Kahramanmaraş mutfağının simgesi haline gelen Maraş tarhanası, besleyici özelliği ve çeşitliliğiyle öne çıkıyor. Asırlardır şehrin sofralarında yer alan bu geleneksel lezzet, hem kültürel kimliğin hem de tarihi mirasın güçlü bir temsilcisi olarak varlığını sürdürüyor.
Osmanlı Ordusunun Enerji Kaynağı
Tarihsel kayıtlara göre Yavuz Sultan Selim’in Mısır seferi sırasında ordunun temel besin maddelerinden biri Maraş tarhanasıydı. Uzun süre tokluk sağlayan ve enerji veren bu gıda, o dönemden bugüne uzanan bir dayanıklılık hikâyesi taşıyor. Organik yapısıyla dört mevsim tüketilebilen tarhana, askerlerin olduğu kadar günümüzde de halkın vazgeçilmezleri arasında.
İmece Geleneğiyle Üretiliyor
Maraş tarhanası, kabuğu ayrılmış döğmenin pilav gibi pişirilip soğutulması, ardından özel yoğurtla karıştırılarak güneşte kurutulmasıyla hazırlanıyor. Yaz aylarında ailelerin bir araya gelerek imece usulüyle ürettiği tarhana, yalnızca bir yiyecek değil, aynı zamanda toplumsal dayanışmayı güçlendiren bir gelenek olarak da önem taşıyor.

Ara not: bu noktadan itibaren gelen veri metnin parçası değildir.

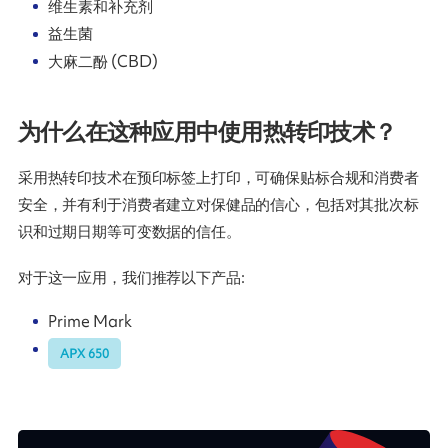
维生素和补充剂
益生菌
大麻二酚 (CBD)
为什么在这种应用中使用热转印技术？
采用热转印技术在预印标签上打印，可确保贴标合规和消费者
安全，并有利于消费者建立对保健品的信心，包括对其批次标
识和过期日期等可变数据的信任。
对于这一应用，我们推荐以下产品:
Prime Mark
APX 650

Tarhananın Zengin Çeşitleri
Kahramanmaraş tarhanası, yalnızca klasik haliyle değil; biberli, bademli, yanık ve çorbalık sıkma gibi farklı türleriyle de sofraları süslüyor. Bu çeşitler, buğday yarması ve yoğurdun uyumundan doğuyor. Üretim sürecinde pişirilmeden hazırlanan yoğurt, tarhananın probiyotik değerini koruyarak sağlık açısından da önemli bir besin olmasını sağlıyor.